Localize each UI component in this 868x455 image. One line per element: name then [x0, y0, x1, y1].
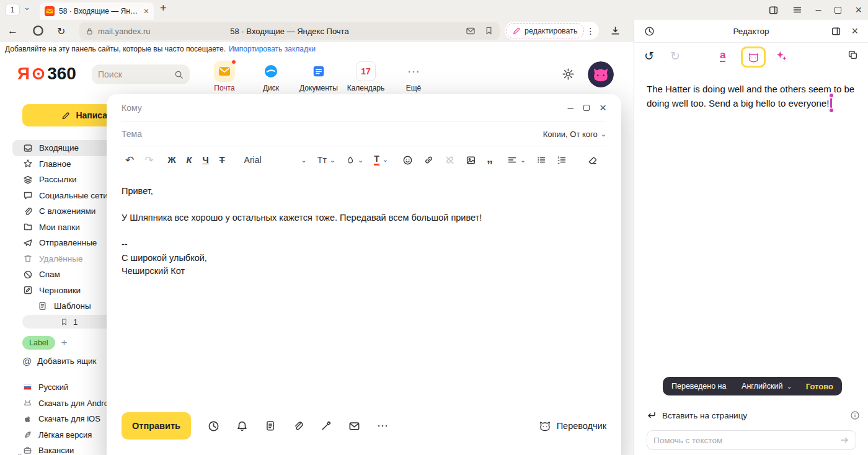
info-icon[interactable] — [850, 410, 860, 420]
compose-maximize-icon[interactable] — [583, 105, 590, 111]
copy-icon[interactable] — [848, 50, 858, 60]
cc-from-label: Копии, От кого — [543, 130, 598, 139]
text-color-select[interactable]: Т ⌄ — [374, 154, 388, 166]
insert-to-page-button[interactable]: Вставить на страницу — [647, 410, 860, 420]
ai-helper-inputbox[interactable] — [647, 430, 856, 450]
font-size-select[interactable]: Тт ⌄ — [317, 155, 335, 165]
label-tag[interactable]: Label — [22, 336, 55, 350]
service-disk[interactable]: Диск — [247, 61, 294, 92]
service-docs[interactable]: Документы — [295, 61, 342, 92]
mail-notify-icon[interactable] — [466, 26, 476, 36]
service-mail[interactable]: Почта — [201, 61, 248, 92]
eraser-icon[interactable] — [587, 155, 598, 166]
schedule-clock-icon[interactable] — [208, 420, 219, 432]
search-box[interactable] — [92, 64, 190, 84]
yandex-services-icon[interactable] — [32, 25, 44, 37]
tab-list-chevron-icon[interactable]: ⌄ — [24, 2, 30, 12]
envelope-icon[interactable] — [348, 420, 360, 432]
translator-button[interactable]: Переводчик — [539, 420, 606, 432]
quote-icon[interactable]: „ — [487, 156, 493, 161]
settings-gear-icon[interactable] — [562, 68, 575, 81]
subject-row[interactable]: Тема Копии, От кого ⌄ — [107, 122, 621, 146]
new-tab-button[interactable]: + — [160, 2, 167, 15]
search-icon[interactable] — [174, 70, 184, 79]
paperclip-icon — [22, 206, 33, 216]
pinned-filter[interactable]: 1 — [22, 315, 115, 329]
more-options-icon[interactable]: ⋯ — [377, 419, 388, 433]
address-bar[interactable]: mail.yandex.ru 58 · Входящие — Яндекс По… — [79, 22, 500, 40]
insert-arrow-icon — [647, 410, 657, 420]
text-color-icon: Т — [374, 154, 379, 166]
link-icon[interactable] — [423, 155, 434, 166]
footer-label: Лёгкая версия — [38, 430, 92, 440]
attach-paperclip-icon[interactable] — [293, 420, 304, 431]
browser-menu-icon[interactable] — [792, 5, 802, 15]
service-calendar[interactable]: 17 Календарь — [342, 61, 389, 92]
yandex-360-logo[interactable]: Я 360 — [17, 64, 76, 84]
service-more[interactable]: ⋯ Ещё — [390, 61, 437, 92]
tab-close-icon[interactable]: × — [144, 6, 149, 16]
reminder-bell-icon[interactable] — [236, 420, 248, 432]
italic-button[interactable]: К — [187, 155, 192, 165]
redo-icon[interactable]: ↷ — [144, 154, 153, 167]
to-row[interactable]: Кому – × — [107, 94, 621, 121]
search-input[interactable] — [98, 69, 166, 79]
briefcase-icon — [22, 446, 32, 455]
image-icon[interactable] — [466, 155, 476, 166]
translated-text[interactable]: The Hatter is doing well and the others … — [647, 82, 857, 111]
align-select[interactable]: ⌄ — [507, 155, 526, 165]
bookmark-icon[interactable] — [484, 26, 494, 35]
underline-button[interactable]: Ч — [203, 155, 209, 165]
collapse-sidebar-icon[interactable]: « — [17, 450, 22, 455]
emoji-icon[interactable] — [402, 155, 413, 166]
language-select[interactable]: Английский ⌄ — [742, 382, 792, 391]
active-tab[interactable]: 58 · Входящие — Янд... × — [40, 2, 154, 20]
unlink-icon[interactable] — [445, 155, 455, 166]
highlight-color-select[interactable]: ⌄ — [346, 156, 363, 164]
refresh-icon[interactable]: ↻ — [57, 25, 65, 37]
font-select[interactable]: Arial ⌄ — [244, 155, 307, 165]
compose-body[interactable]: Привет, У Шляпника все хорошо у остальны… — [107, 174, 621, 289]
editor-toolbar: ↺ ↻ a — [634, 43, 868, 71]
bold-button[interactable]: Ж — [168, 155, 176, 165]
sparkles-icon[interactable] — [776, 50, 787, 61]
chevron-down-icon: ⌄ — [787, 382, 792, 391]
add-mailbox-button[interactable]: @ Добавить ящик — [22, 356, 97, 366]
compose-minimize-icon[interactable]: – — [567, 102, 573, 114]
editor-undo-icon[interactable]: ↺ — [644, 49, 654, 63]
edit-page-button[interactable]: редактировать ⋮ — [505, 22, 599, 40]
side-panels-icon[interactable] — [768, 5, 779, 15]
footer-label: Русский — [38, 382, 68, 392]
notes-icon[interactable] — [265, 420, 276, 431]
folder-label: Отправленные — [39, 238, 97, 247]
signature-pen-icon[interactable] — [321, 420, 332, 431]
editor-panel: Редактор × ↺ ↻ a The Hatter is doing wel… — [634, 20, 868, 455]
edit-menu-icon[interactable]: ⋮ — [587, 26, 595, 36]
ai-helper-input[interactable] — [653, 436, 839, 445]
body-line: С широкой улыбкой, — [122, 252, 606, 265]
send-button[interactable]: Отправить — [122, 412, 191, 440]
bullet-list-icon[interactable] — [536, 155, 546, 165]
tab-counter[interactable]: 1 — [5, 4, 20, 16]
numbered-list-icon[interactable] — [557, 155, 567, 165]
window-minimize-button[interactable]: – — [816, 5, 822, 15]
window-maximize-button[interactable] — [835, 7, 841, 14]
downloads-icon[interactable] — [610, 25, 621, 36]
cc-from-toggle[interactable]: Копии, От кого ⌄ — [543, 130, 606, 139]
done-button[interactable]: Готово — [806, 382, 833, 391]
translate-letter-icon[interactable]: a — [720, 50, 725, 62]
editor-redo-icon[interactable]: ↻ — [670, 49, 680, 63]
compose-close-icon[interactable]: × — [600, 101, 606, 115]
folder-label: Входящие — [39, 143, 79, 152]
window-close-button[interactable]: × — [855, 4, 862, 15]
undo-icon[interactable]: ↶ — [125, 154, 134, 167]
strikethrough-button[interactable]: Т — [219, 155, 225, 165]
spam-block-icon — [22, 270, 33, 280]
back-button[interactable]: ← — [7, 25, 18, 37]
submit-arrow-icon[interactable] — [839, 435, 849, 445]
user-avatar[interactable] — [588, 61, 614, 87]
at-icon: @ — [22, 356, 32, 366]
import-bookmarks-link[interactable]: Импортировать закладки — [229, 45, 316, 53]
highlighted-cat-tool[interactable] — [741, 46, 766, 68]
add-label-button[interactable]: + — [61, 337, 68, 349]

__To do__.
Using the records above, filter out every line that lacks the string "кого" and copy the rest.

__Output__.
cc-from-label: Копии, От кого — [543, 130, 598, 139]
subject-row[interactable]: Тема Копии, От кого ⌄ — [107, 122, 621, 146]
cc-from-toggle[interactable]: Копии, От кого ⌄ — [543, 130, 606, 139]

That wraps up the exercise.